In the PNAS study, UF researchers with investigators from the University of Texas Health Science Center in San Antonio pinpointed when the protein clumping begins and how long the disease has been at work before symptoms actually appear.
By studying SOD1 in mice genetically engineered with a form of ALS, UF doctoral student Celeste Karch demonstrated that the protein clumps appear in spinal cord tissues later in the disease, about the same time that symptoms appear, but well after cell damage occurs from nerve loss and the formation of fluid-filled pockets called vacuoles.
The finding suggests the aggregated proteins may elude normal cellular "housecleaning" methods, or their formation is heightened by stress conditions in the cell.
"As the disease enters the symptomatic stage in mice, the buildup of protein is rapid and dramatic," Borchelt said. "However, the formation of these aggregates is not the whole story. It is well established that significant damage to the nervous system occurs well before the symptoms appear.
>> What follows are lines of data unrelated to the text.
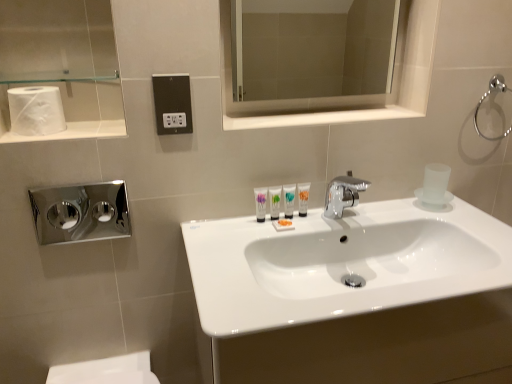 I want to click on vacant position to the left of polished chrome faucet at center, so click(x=290, y=225). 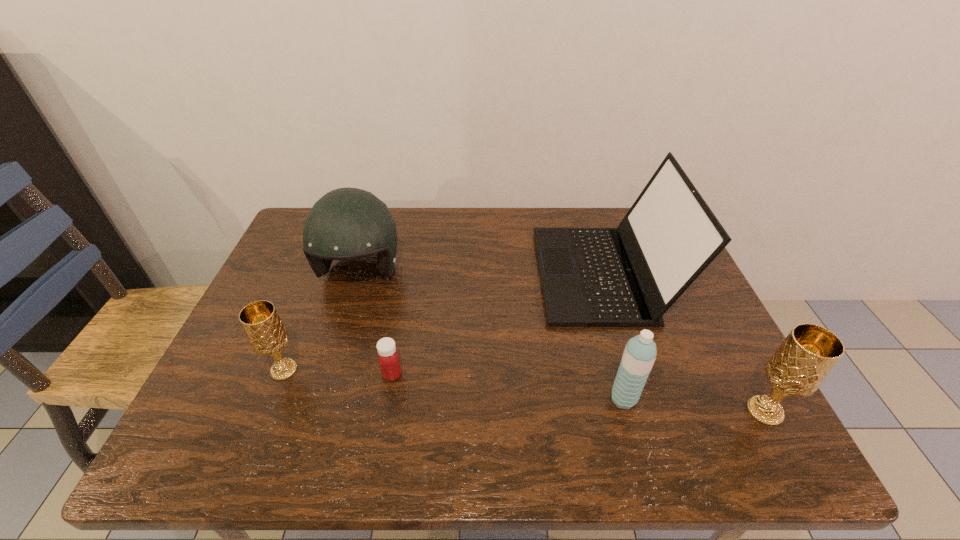 Please point a location where one more chalice can be added evenly. Please provide its 2D coordinates. Your answer should be formatted as a tuple, i.e. [(x, y)], where the tuple contains the x and y coordinates of a point satisfying the conditions above.

[(515, 390)] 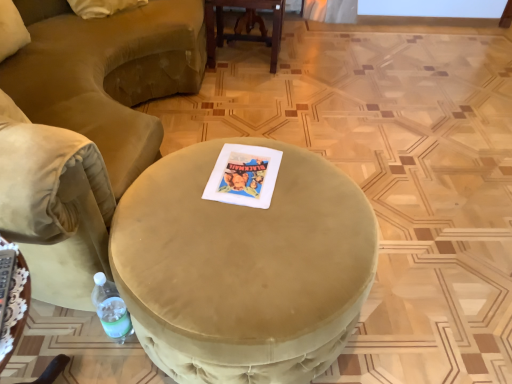 Question: From the image's perspective, is satin beige ottoman at center, marked as the second table in a back-to-front arrangement, above or below wooden table at center, the second table ordered from the bottom?

Choices:
 (A) above
 (B) below

Answer: (B)

Question: Is satin beige ottoman at center, which is the 1th table from bottom to top, wider or thinner than wooden table at center, the 1th table in the top-to-bottom sequence?

Choices:
 (A) wide
 (B) thin

Answer: (B)

Question: Estimate the real-world distances between objects in this image. Which object is farther from the velvet beige chair at lower left?

Choices:
 (A) wooden table at center, which is the 1th table in back-to-front order
 (B) satin beige ottoman at center, arranged as the first table when viewed from the left
 (C) suede-like beige ottoman at center
 (D) translucent plastic bottle at lower left

Answer: (A)

Question: Which is nearer to the suede-like beige ottoman at center?

Choices:
 (A) wooden table at center, which is the 1th table in back-to-front order
 (B) velvet beige chair at lower left
 (C) translucent plastic bottle at lower left
 (D) satin beige ottoman at center, which is the 1th table from bottom to top

Answer: (C) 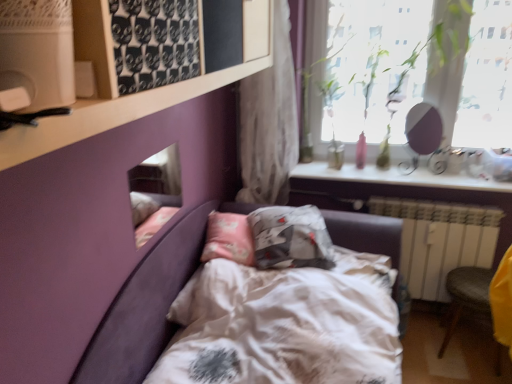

The uncontrolled misfolding of SOD1 seems to be confined to the late stage of disease, which is when symptoms first appear, giving hope that treatments targeting this process could be beneficial."
Furthermore, the findings suggest that there is a larger therapeutic window to treat ALS, if scientists can find a way to diagnose the disease before the hallmark protein clumping begins.
"Many scientists had accepted that protein aggregation was tied to the causation of ALS," said Joan Selverstone Valentine, Ph.D., a UCLA professor of chemistry and biochemistry who did not participate in the study. "But this research shows these aggregates form during disease progression, not initiation. It is important to know what to look for as an early cause of the disease and what causes it to get more severe. That means we have to look for something upstream of aggregation as a cause, as well as understand the steps in the progress. If you can prevent or halt the aggregation, you can stop the disease in its tracks. That's as good as a cure if it can be done early enough."